Monday, January 26, 2015
Cauliflower Cheese Soup
I don't think I've made a batch yet that hasn't turned out well. The only problem is that you can't duplicate it. If it turns out really, really well one time, there's pretty much no way you're going to get that same flavor the next time.
This was one of those times. This extra creamy, cheesy, cauliflower soup is one that I'm going to want to make again and again so I'm really glad I kept track of what went into it.
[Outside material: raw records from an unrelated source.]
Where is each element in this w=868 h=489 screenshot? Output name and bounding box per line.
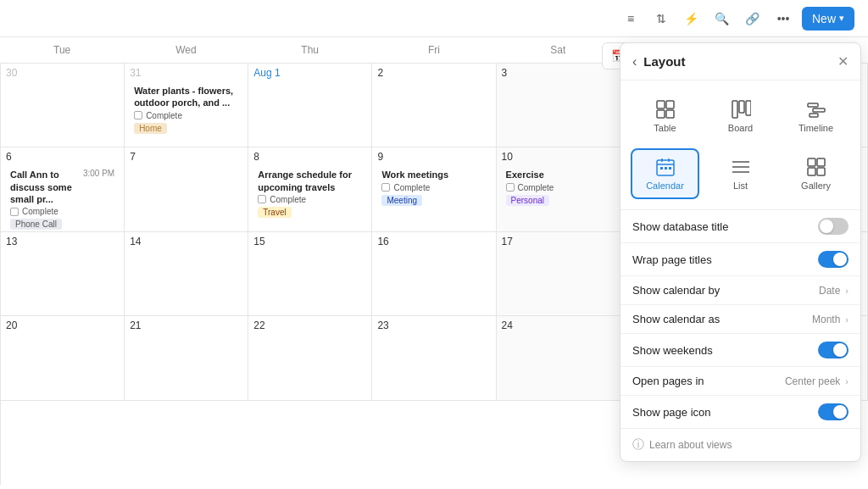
gallery-label: Gallery xyxy=(801,181,831,191)
list-label: List xyxy=(733,181,748,191)
day-header-tue: Tue xyxy=(0,37,124,63)
svg-rect-22 xyxy=(808,168,815,175)
panel-header: ‹ Layout ✕ xyxy=(620,43,860,81)
setting-show-db-title: Show database title xyxy=(620,210,860,242)
cal-cell-24[interactable]: 24 xyxy=(497,316,620,400)
open-pages-label: Open pages in xyxy=(632,375,704,387)
layout-option-calendar[interactable]: Calendar xyxy=(631,148,699,199)
bolt-icon[interactable]: ⚡ xyxy=(680,7,704,31)
toggle-thumb xyxy=(833,253,847,266)
layout-option-board[interactable]: Board xyxy=(706,91,775,142)
cal-cell-30[interactable]: 30 xyxy=(1,64,125,147)
open-pages-value: Center peek xyxy=(785,375,840,387)
cal-cell-aug1[interactable]: Aug 1 xyxy=(248,64,372,147)
show-db-title-label: Show database title xyxy=(632,220,728,233)
svg-rect-21 xyxy=(817,158,825,166)
wrap-titles-toggle[interactable] xyxy=(818,251,849,268)
svg-rect-0 xyxy=(657,101,665,108)
cal-cell-7[interactable]: 7 xyxy=(125,147,248,231)
cal-cell-13[interactable]: 13 xyxy=(1,232,125,316)
svg-rect-20 xyxy=(808,158,815,166)
more-icon[interactable]: ••• xyxy=(771,7,795,31)
setting-open-pages: Open pages in Center peek › xyxy=(620,366,860,395)
cal-cell-17[interactable]: 17 xyxy=(497,232,620,316)
cal-cell-21[interactable]: 21 xyxy=(125,316,248,400)
svg-rect-2 xyxy=(657,110,665,118)
layout-option-timeline[interactable]: Timeline xyxy=(782,91,850,142)
table-icon xyxy=(655,99,676,119)
svg-rect-3 xyxy=(666,110,674,118)
svg-rect-14 xyxy=(660,167,663,169)
cal-cell-31[interactable]: 31 Water plants - flowers, outdoor porch… xyxy=(125,64,248,147)
layout-option-gallery[interactable]: Gallery xyxy=(782,148,850,199)
svg-rect-7 xyxy=(808,103,818,107)
learn-about-views[interactable]: ⓘ Learn about views xyxy=(620,428,860,461)
show-page-icon-label: Show page icon xyxy=(632,406,711,419)
event-water-plants[interactable]: Water plants - flowers, outdoor porch, a… xyxy=(130,82,242,136)
timeline-icon xyxy=(806,99,826,119)
cal-cell-3[interactable]: 3 xyxy=(497,64,620,147)
cal-cell-20[interactable]: 20 xyxy=(1,316,125,400)
calendar-as-value: Month xyxy=(812,314,840,325)
show-weekends-label: Show weekends xyxy=(632,344,713,357)
timeline-label: Timeline xyxy=(798,123,833,133)
link-icon[interactable]: 🔗 xyxy=(741,7,765,31)
panel-settings: Show database title Wrap page titles Sho… xyxy=(620,210,860,428)
cal-cell-22[interactable]: 22 xyxy=(248,316,372,400)
svg-rect-16 xyxy=(669,167,671,169)
event-work-meetings[interactable]: Work meetings Complete Meeting xyxy=(377,166,490,208)
setting-show-page-icon: Show page icon xyxy=(620,395,860,428)
filter-icon[interactable]: ≡ xyxy=(619,7,643,31)
svg-rect-23 xyxy=(817,168,825,175)
svg-rect-8 xyxy=(813,108,825,112)
board-icon xyxy=(731,99,751,119)
day-header-wed: Wed xyxy=(124,37,248,63)
setting-calendar-as: Show calendar as Month › xyxy=(620,304,860,333)
panel-close-button[interactable]: ✕ xyxy=(837,53,849,69)
list-icon xyxy=(731,157,751,177)
layout-options-grid: Table Board Timeline xyxy=(620,81,860,210)
svg-rect-15 xyxy=(665,167,667,169)
event-arrange-schedule[interactable]: Arrange schedule for upcoming travels Co… xyxy=(253,166,366,220)
info-icon: ⓘ xyxy=(632,437,644,453)
day-header-thu: Thu xyxy=(248,37,372,63)
layout-option-list[interactable]: List xyxy=(706,148,775,199)
svg-rect-4 xyxy=(732,101,737,118)
toggle-thumb xyxy=(833,405,847,419)
layout-option-table[interactable]: Table xyxy=(631,91,699,142)
cal-cell-16[interactable]: 16 xyxy=(372,232,496,316)
cal-cell-9[interactable]: 9 Work meetings Complete Meeting xyxy=(372,147,496,231)
cal-cell-15[interactable]: 15 xyxy=(248,232,372,316)
cal-cell-6[interactable]: 6 Call Ann to discuss some small pr... 3… xyxy=(1,147,125,231)
cal-cell-14[interactable]: 14 xyxy=(125,232,248,316)
toolbar: ≡ ⇅ ⚡ 🔍 🔗 ••• New ▾ xyxy=(0,0,868,37)
new-button[interactable]: New ▾ xyxy=(802,7,854,31)
show-page-icon-toggle[interactable] xyxy=(818,403,849,420)
calendar-by-label: Show calendar by xyxy=(632,284,720,297)
show-weekends-toggle[interactable] xyxy=(818,342,849,358)
toggle-thumb xyxy=(820,219,833,233)
svg-rect-1 xyxy=(666,101,674,108)
chevron-down-icon: ▾ xyxy=(839,13,844,24)
svg-rect-5 xyxy=(739,101,744,113)
event-exercise[interactable]: Exercise Complete Personal xyxy=(502,166,615,208)
cal-cell-23[interactable]: 23 xyxy=(372,316,496,400)
cal-cell-8[interactable]: 8 Arrange schedule for upcoming travels … xyxy=(248,147,372,231)
setting-calendar-by: Show calendar by Date › xyxy=(620,275,860,304)
cal-cell-2[interactable]: 2 xyxy=(372,64,496,147)
calendar-layout-label: Calendar xyxy=(646,181,684,191)
day-header-fri: Fri xyxy=(372,37,496,63)
chevron-right-icon: › xyxy=(845,314,849,325)
sort-icon[interactable]: ⇅ xyxy=(649,7,673,31)
gallery-icon xyxy=(806,157,826,177)
event-call-ann[interactable]: Call Ann to discuss some small pr... 3:0… xyxy=(6,166,119,232)
calendar-layout-icon xyxy=(655,157,676,177)
panel-back-button[interactable]: ‹ xyxy=(632,54,637,69)
learn-about-views-label: Learn about views xyxy=(649,439,732,451)
svg-rect-6 xyxy=(746,101,751,115)
search-icon[interactable]: 🔍 xyxy=(710,7,734,31)
panel-title: Layout xyxy=(643,54,685,69)
new-label: New xyxy=(812,12,836,25)
cal-cell-10[interactable]: 10 Exercise Complete Personal xyxy=(497,147,620,231)
show-db-title-toggle[interactable] xyxy=(818,218,849,235)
CAULIFLOWER CHEESE SOUP (serves 6)
2 medium potatoes, peeled and cut into 1" cubes
1 large cauliflower, cut into florets
2 carrots, peeled and chopped
3 cloves garlic, peeled and minced
1 medium onion, diced
1 1/2 tsp. salt
4 c. low sodium chicken broth
2 c. grated cheddar
3/4 c. milk
1/2 tsp. coriander
1/2 tsp. chili powder
black pepper, to taste
1. In a large stockpot, combine potatoes, cauliflower, carrots, garlic, onion, salt and chicken broth. Bring to a boil, then reduce heat to a simmer. Cook until all vegetables are very tender.
2. Use an immersion blender (or transfer to a regular blender in batches), to blend all ingredients until smooth.
3. Add in the cheese, milk and spices and stir to combine.